(Task statement): Only lines containing "header" belong in the answer, each copied from the entries below.
========================
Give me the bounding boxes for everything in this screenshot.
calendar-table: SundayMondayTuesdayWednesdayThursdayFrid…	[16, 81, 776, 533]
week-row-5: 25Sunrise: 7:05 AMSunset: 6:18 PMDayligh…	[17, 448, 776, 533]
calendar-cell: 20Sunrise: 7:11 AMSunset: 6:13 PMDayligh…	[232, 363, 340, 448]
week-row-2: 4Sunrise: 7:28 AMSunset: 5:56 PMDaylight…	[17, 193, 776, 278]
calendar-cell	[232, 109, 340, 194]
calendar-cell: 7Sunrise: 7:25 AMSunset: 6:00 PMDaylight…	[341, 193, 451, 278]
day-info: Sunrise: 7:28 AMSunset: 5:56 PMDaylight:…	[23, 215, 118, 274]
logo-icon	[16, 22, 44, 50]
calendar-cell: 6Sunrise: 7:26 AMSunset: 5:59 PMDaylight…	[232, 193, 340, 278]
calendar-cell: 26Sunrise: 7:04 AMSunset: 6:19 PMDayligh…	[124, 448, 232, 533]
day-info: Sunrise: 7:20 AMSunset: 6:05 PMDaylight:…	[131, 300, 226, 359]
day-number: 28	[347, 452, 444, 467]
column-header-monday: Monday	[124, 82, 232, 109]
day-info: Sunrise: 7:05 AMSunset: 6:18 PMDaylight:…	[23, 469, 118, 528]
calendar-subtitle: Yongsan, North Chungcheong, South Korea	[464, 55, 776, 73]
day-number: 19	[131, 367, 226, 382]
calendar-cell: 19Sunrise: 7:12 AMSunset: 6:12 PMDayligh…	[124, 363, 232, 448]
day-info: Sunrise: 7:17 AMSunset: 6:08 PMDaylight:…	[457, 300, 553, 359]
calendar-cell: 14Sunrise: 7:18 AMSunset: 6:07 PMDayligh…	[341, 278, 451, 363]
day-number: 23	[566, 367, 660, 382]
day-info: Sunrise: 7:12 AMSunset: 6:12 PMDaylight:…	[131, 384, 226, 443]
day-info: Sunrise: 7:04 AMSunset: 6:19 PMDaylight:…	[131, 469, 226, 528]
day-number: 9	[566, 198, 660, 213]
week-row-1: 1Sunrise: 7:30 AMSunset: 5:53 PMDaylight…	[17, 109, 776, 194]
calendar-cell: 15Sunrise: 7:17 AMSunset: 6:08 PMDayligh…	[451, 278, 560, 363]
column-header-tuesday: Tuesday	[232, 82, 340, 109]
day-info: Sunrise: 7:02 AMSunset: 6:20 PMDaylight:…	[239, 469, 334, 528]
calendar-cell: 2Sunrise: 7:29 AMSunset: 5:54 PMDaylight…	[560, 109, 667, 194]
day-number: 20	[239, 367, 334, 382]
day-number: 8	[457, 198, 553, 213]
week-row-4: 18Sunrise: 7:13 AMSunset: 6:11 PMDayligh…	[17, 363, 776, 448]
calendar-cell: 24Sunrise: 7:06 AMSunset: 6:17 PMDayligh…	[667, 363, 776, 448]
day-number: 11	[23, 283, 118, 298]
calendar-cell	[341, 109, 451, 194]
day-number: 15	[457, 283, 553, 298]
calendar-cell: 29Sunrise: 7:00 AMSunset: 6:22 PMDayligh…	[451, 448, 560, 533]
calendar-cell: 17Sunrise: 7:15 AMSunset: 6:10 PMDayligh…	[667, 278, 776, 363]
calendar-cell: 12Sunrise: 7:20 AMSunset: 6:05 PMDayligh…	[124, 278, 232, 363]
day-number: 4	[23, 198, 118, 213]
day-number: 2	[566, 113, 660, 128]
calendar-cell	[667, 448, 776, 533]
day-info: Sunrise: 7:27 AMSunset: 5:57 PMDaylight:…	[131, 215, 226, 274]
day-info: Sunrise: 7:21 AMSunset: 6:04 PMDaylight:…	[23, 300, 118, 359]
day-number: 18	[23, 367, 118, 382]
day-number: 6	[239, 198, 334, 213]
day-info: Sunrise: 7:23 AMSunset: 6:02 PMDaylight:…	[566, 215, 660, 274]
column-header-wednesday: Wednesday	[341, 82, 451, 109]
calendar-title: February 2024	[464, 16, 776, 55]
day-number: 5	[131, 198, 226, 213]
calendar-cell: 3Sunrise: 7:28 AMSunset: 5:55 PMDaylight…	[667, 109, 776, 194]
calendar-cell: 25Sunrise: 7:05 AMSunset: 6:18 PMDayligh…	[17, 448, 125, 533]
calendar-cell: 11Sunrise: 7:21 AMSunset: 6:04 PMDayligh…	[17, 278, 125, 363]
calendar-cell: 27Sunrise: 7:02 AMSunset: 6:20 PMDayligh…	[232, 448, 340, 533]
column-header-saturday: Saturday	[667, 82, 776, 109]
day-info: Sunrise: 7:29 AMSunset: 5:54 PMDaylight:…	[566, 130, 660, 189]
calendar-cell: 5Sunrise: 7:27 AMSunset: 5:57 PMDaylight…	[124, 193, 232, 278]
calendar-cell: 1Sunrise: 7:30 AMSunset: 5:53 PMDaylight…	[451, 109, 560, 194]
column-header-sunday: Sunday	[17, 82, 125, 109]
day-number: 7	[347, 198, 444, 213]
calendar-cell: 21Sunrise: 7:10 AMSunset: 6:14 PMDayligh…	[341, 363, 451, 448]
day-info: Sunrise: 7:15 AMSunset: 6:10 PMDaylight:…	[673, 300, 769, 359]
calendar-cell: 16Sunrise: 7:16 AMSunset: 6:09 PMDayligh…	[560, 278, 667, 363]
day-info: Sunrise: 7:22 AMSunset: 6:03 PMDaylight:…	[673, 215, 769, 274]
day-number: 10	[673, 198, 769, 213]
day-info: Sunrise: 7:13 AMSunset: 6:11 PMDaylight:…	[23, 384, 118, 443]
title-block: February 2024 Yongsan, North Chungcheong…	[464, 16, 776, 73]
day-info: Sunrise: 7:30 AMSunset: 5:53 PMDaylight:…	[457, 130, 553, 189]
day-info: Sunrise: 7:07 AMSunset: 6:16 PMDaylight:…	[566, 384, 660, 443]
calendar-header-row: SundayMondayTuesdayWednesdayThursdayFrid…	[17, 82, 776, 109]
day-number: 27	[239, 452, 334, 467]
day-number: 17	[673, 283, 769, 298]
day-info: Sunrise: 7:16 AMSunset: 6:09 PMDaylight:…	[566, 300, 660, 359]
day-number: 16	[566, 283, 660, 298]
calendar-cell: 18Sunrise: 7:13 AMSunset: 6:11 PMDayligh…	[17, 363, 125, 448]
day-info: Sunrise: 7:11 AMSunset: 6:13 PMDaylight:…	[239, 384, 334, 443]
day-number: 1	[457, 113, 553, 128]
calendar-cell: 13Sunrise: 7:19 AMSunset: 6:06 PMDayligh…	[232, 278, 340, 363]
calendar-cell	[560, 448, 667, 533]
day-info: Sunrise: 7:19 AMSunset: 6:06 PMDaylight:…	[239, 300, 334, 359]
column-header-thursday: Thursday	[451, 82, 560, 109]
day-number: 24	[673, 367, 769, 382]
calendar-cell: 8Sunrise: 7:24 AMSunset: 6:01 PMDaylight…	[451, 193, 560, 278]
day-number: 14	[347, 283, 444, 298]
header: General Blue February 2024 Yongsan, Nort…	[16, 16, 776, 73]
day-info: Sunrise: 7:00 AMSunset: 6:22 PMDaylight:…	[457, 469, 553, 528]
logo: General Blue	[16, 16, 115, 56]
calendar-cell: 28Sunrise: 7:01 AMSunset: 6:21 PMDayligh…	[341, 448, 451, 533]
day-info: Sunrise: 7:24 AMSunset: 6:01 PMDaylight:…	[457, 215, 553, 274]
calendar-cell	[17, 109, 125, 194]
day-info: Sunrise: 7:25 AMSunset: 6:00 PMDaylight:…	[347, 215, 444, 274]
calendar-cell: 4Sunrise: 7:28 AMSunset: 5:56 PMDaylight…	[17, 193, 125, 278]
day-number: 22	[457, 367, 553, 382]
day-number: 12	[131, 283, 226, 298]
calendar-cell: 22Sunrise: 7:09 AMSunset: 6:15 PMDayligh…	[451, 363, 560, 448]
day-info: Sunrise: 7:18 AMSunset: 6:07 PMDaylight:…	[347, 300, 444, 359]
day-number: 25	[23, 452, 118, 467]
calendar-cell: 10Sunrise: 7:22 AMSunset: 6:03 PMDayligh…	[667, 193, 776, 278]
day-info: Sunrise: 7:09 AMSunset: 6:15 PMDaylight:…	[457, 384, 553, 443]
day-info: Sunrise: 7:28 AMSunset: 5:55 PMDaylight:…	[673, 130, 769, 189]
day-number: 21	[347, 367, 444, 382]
========================
(Answer area):
column-header-monday: Monday	[124, 82, 232, 109]
column-header-tuesday: Tuesday	[232, 82, 340, 109]
column-header-wednesday: Wednesday	[341, 82, 451, 109]
column-header-saturday: Saturday	[667, 82, 776, 109]
column-header-sunday: Sunday	[17, 82, 125, 109]
calendar-header-row: SundayMondayTuesdayWednesdayThursdayFrid…	[17, 82, 776, 109]
column-header-thursday: Thursday	[451, 82, 560, 109]
header: General Blue February 2024 Yongsan, Nort…	[16, 16, 776, 73]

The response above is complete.